Initial size of puzzle
I keep the wordsearch puzzles square, there are the same number of rows as columns. It is obvious that this number cannot be less than the length of the longest word, so that is a lower bound.
Further, the number of grid squares on the puzzle is related to the total number of characters in all of the words. So I calculate that number as well, take 80% (some of the letters overlap), and take the square root. Between this latter calculation and the length of the longest word, I get an initial board size.
Ordering word list
The longer words will be harder to fit into the puzzle than the shorter words. So I sort the word list by word length, with the longest words first.

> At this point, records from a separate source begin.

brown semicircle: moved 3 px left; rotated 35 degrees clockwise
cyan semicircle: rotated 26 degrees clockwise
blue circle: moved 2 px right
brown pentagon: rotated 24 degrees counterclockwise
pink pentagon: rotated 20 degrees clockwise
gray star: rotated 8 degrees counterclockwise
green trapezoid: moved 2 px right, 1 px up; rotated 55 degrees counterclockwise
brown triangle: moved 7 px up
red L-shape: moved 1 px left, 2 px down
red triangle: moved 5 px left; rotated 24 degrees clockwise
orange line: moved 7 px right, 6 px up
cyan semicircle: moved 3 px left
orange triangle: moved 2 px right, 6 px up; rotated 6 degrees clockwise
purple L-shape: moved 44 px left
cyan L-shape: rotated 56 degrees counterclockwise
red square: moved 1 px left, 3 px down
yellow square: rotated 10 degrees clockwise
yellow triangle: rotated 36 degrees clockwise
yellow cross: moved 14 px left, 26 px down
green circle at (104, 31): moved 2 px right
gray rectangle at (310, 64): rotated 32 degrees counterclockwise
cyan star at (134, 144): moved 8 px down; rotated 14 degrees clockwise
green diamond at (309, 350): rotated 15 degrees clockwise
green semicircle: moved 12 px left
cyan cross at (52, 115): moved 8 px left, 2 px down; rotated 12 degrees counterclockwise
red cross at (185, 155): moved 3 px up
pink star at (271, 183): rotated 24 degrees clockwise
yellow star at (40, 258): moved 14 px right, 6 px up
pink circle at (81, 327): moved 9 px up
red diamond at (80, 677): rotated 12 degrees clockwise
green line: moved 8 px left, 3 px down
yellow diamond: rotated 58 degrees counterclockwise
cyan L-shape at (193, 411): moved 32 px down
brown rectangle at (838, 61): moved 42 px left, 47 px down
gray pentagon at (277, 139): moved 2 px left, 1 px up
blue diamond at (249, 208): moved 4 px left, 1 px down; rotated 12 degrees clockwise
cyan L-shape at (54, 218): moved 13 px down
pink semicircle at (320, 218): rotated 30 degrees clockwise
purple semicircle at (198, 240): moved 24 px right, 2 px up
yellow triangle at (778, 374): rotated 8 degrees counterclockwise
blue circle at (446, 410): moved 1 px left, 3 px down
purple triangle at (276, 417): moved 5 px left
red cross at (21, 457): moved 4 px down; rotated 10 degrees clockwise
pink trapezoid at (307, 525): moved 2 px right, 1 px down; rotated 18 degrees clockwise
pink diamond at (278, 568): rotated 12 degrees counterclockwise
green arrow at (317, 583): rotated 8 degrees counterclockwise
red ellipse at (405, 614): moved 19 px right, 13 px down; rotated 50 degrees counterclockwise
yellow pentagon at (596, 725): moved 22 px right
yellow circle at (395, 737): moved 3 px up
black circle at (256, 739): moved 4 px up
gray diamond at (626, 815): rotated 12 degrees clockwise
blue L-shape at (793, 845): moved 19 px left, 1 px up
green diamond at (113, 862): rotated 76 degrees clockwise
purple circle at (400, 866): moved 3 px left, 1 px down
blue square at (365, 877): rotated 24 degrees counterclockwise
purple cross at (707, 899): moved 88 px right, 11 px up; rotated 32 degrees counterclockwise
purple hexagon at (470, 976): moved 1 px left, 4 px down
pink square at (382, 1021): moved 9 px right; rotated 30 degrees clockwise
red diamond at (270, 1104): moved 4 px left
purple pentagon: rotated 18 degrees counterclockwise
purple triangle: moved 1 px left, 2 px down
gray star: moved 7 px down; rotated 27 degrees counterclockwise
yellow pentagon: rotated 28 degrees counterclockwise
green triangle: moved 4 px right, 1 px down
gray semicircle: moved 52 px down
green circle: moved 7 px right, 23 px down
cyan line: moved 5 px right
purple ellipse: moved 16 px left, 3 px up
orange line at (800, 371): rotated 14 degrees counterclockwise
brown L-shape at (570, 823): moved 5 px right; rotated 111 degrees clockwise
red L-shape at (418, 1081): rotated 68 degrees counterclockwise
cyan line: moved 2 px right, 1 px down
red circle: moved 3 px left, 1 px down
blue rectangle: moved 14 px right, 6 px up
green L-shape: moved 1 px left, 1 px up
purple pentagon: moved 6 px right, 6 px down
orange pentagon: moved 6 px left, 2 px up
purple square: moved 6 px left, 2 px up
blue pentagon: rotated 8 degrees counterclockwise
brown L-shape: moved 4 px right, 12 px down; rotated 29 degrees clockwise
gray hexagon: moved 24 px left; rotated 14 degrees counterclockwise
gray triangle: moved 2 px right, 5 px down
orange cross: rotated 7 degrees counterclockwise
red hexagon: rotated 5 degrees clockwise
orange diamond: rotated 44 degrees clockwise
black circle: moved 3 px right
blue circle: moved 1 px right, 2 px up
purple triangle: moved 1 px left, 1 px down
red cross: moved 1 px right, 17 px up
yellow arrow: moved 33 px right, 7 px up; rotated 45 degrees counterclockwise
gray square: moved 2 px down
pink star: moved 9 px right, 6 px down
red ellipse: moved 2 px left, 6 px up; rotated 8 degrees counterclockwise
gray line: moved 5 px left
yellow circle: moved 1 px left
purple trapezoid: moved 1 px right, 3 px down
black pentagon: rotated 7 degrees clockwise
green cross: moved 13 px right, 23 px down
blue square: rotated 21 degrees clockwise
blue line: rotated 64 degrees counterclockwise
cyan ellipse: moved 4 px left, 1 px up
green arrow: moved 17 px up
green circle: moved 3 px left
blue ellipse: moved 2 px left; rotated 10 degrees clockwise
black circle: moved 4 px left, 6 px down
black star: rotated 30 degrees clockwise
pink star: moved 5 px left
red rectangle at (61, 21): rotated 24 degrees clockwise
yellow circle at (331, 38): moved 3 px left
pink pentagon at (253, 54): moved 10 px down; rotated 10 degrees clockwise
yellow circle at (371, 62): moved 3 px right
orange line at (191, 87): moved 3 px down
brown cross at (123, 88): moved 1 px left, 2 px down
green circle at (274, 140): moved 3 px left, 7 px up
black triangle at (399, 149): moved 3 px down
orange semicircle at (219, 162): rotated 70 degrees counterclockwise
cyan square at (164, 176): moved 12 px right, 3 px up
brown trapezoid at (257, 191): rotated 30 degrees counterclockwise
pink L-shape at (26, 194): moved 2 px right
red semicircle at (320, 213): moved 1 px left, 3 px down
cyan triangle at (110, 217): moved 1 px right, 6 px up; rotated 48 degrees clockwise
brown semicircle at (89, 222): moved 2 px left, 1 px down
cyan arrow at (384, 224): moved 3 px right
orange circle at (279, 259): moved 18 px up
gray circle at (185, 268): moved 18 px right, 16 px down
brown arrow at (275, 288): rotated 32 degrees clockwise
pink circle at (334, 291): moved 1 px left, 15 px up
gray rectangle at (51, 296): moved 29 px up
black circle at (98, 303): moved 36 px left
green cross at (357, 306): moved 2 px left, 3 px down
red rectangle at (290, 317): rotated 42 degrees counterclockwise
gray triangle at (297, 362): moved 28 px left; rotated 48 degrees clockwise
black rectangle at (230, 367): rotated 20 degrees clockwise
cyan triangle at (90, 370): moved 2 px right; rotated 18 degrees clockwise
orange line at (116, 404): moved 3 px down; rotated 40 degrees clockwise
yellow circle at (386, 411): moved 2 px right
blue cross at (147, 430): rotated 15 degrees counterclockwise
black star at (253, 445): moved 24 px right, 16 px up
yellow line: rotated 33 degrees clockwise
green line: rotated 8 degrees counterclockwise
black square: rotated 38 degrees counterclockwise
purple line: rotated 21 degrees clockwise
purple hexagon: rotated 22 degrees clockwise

Initial starting position for a word
I don't want to place words starting from the upper left, as that will give a characteristic pattern at that point. So as I place each word I pick a random starting row and column, and then try the word in each of the possible orientations from that starting position. Then I scan the puzzle grid from that initial position until I wrap around back to the starting position.
Attempting to lay in words
I sequence through all of the words, longest first, from random starting positions. If I make it through all of the words, I have a successful puzzle. If not, I back out the previous word, put it in the next possible position, and continue on. Think "Depth First Search", a highly recursive strategy. Each successful puzzle has a score (that I'll talk about in a moment). Once I have a particular board size that has at least one successful puzzle, I take whichever successful puzzle with the best score and publish it for the user.
Some word placements just don't work. They don't meet the constraints for orientation, they don't cross correctly, etc. But of those that do, some are better than others. I count the number of shared grid cells. Those puzzles that share more characters are "better" than others. There are some other simple huristics that go here as well.
Fill in remaining grid cells
The winning puzzle doesn't use all of the grid squares. Because this puzzle generator can be used by different languages, with different alphabets, I choose "fill in" characters from the set of character that the user used in their words. I also put in these fill-in characters in the proportion to the frequency that they are used in the word list. This typically means that there will be far more "e" characters put in than "x" characters.
Because of the random nature of placement, the same word list will not generate the same puzzle every time. Because I don't know anything about the character set, this can generate puzzles in Japanese as easily as in English. (Note that bit took some effort to get there...)
Over the years people have asked for extensions to support different audiences. For instance, a teacher of special-ed students wanted puzzles that only went down and across, and not backwards or diagnoal. That could be handled by setting an input box, and constraining the orientations that were tried. Another user wanted to ensure that no "bad" words got generated. I haven't done that, as I have to get a better vocabulary, and search for all of the bad words in all possible orientations. But it could be done.
By and large, the above strategy builds high quality, compact word search puzzles, in a fashion that has been maintainable over the last twenty years.